--- Records for processing Enclosed Below ---

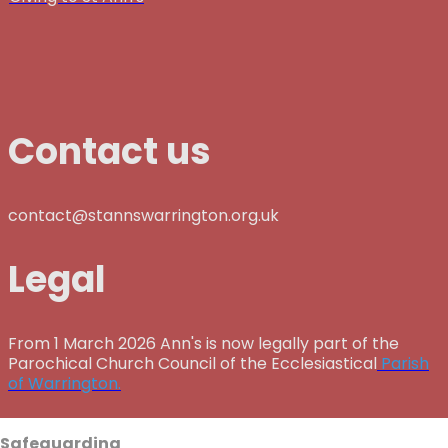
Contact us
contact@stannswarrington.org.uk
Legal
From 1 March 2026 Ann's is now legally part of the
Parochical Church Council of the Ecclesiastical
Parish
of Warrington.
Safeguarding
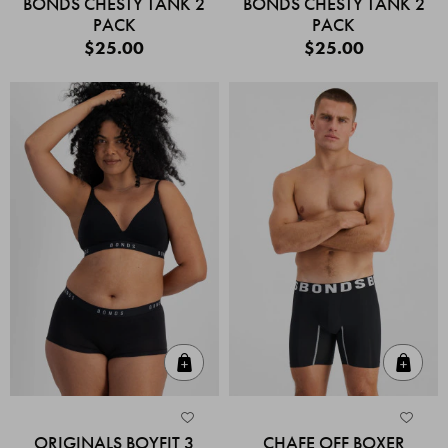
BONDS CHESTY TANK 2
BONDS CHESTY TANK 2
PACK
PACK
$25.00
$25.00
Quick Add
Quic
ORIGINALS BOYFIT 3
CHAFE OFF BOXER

--- End of Enclosed Records for processing ---
--- Records for processing Enclosed Below ---

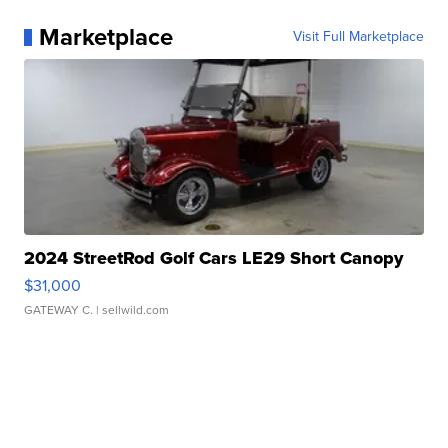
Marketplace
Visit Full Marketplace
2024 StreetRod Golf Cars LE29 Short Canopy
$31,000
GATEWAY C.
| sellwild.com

--- End of Enclosed Records for processing ---
--- Records for processing Enclosed Below ---

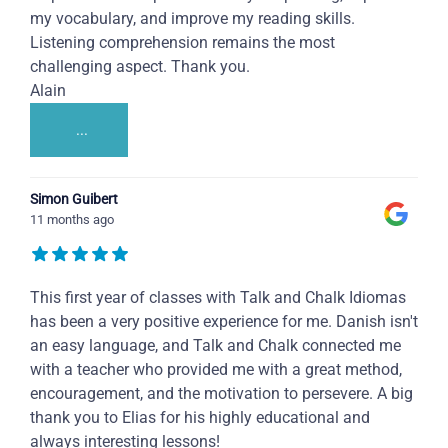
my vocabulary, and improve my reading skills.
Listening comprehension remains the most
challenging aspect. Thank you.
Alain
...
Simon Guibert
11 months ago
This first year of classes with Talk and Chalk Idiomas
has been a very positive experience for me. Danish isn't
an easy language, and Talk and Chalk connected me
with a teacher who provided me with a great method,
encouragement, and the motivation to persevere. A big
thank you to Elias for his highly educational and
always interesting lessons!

--- End of Enclosed Records for processing ---

[Task brief]
For this exercise, return exactly the lines above from the line with "From 1 March" through the line with "CHAFE OFF BOXER", both included. Do not copy the pictures.

[Solution to the problem]
From 1 March 2026 Ann's is now legally part of the
Parochical Church Council of the Ecclesiastical
Parish
of Warrington.
Safeguarding
BONDS CHESTY TANK 2
BONDS CHESTY TANK 2
PACK
PACK
$25.00
$25.00
Quick Add
Quic
ORIGINALS BOYFIT 3
CHAFE OFF BOXER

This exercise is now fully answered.